MK: Can you elaborate on these positives and negatives?

GM: With respect to positives, Zimbabwe was ranked number one in the world on inflation fighting under the macroeconomic pillar.

Well, this is an achievement but I am not sure if this is still working to our advantage as this is now affecting the bottom line.

Still under the macroeconomic pillar, Zimbabwe was ranked number 26th out of 144 economies in balancing the National Budget. This is a great achievement particularly under the tight fiscal space. This demonstrates the Government fiscal discipline which must be commended. Still on the positives, Zimbabwe was ranked highly in combating crimes with the business costs of terrorism and organised crime ranked number 8th and 31st, respectively under the institutions pillar even though the overall pillar was ranked 138th.

Finally, we scored high on the quality of education system, reliance on professional management indicators (under the labour market pillar) and the women in labour force ratio to men pillar indicators we were ranked number 43rd, 41st and 16th out of 144 countries, respectively.

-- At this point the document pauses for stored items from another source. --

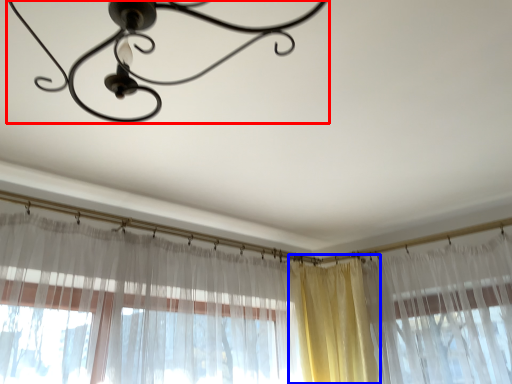 Question: Which point is further to the camera, lamp (highlighted by a red box) or curtain (highlighted by a blue box)?

Choices:
 (A) lamp
 (B) curtain

Answer: (B) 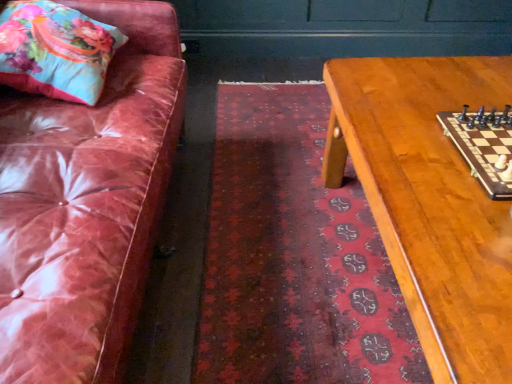 Question: Is point (470, 362) closer or farther from the camera than point (483, 182)?

Choices:
 (A) closer
 (B) farther

Answer: (A)

Question: From a real-world perspective, relative to wooden chessboard at right, is wooden chessboard at center vertically above or below?

Choices:
 (A) above
 (B) below

Answer: (B)

Question: Based on their relative distances, which object is farther from the dark red textured rug at center?

Choices:
 (A) floral fabric pillow at upper left
 (B) wooden chessboard at right
 (C) wooden chessboard at center

Answer: (A)

Question: Which of these objects is positioned closest to the wooden chessboard at center?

With respect to the negatives, we performed badly in areas of infrastructure provision especially on the quality of electricity, labour market rigidities when it comes to hiring and firing as well as flexibility in wage determination, access to finance, national savings and the country’s credit ratings. In most of these areas we were ranked around 142-143 out of 144.

MK: What needs to be done to correct these areas of concern?

GM: We need to accept these outcomes as a true reflection of our economic situation as a first step in solving our problems. The second step is to come up with a shared vision in crafting solutions to areas where we are uncompetitive. Naturally, in many instances, the blame is squarely put on the Government or private sector in some instances as being the major culprit in inhibiting business growth yet it is a shared responsibility which requires commitment and concessions to come from labour (in addressing labour market rigidities), business (in addressing business sophistication, efficiency and competitiveness) and the Government (in addressing reforms and strengthening of institutions).

On a refreshing note, the Government is making sterling effort in addressing infrastructure problems particularly in the areas of electricity generation, water and sewer as well as road rehabilitation.

Again, efforts in reforming the labour laws are at advanced stage which is much welcome. And, on a much more exciting note, the Government is working on the development of a national competitiveness report which will provide a fact-driven basis for dialogue, prioritisation and action planning regarding the economy.

To spice it up, the Government is establishing the National Competitiveness Commission whose mandate will be to identify cross-cutting constraints to growth and productivity and provide solutions.

Obviously, these efforts if sustained will be reflected in the future reviews of the country’s competitiveness by the World Economic Forum. I feel that we can do more. We need to much more engaged and be more inclusive in addressing these issues. The challenge we face today is that we have travelled more than one and half decade in a rough patch and it is kind of tiring but as they say the generals are made during the war we must soldier on and not lose hope.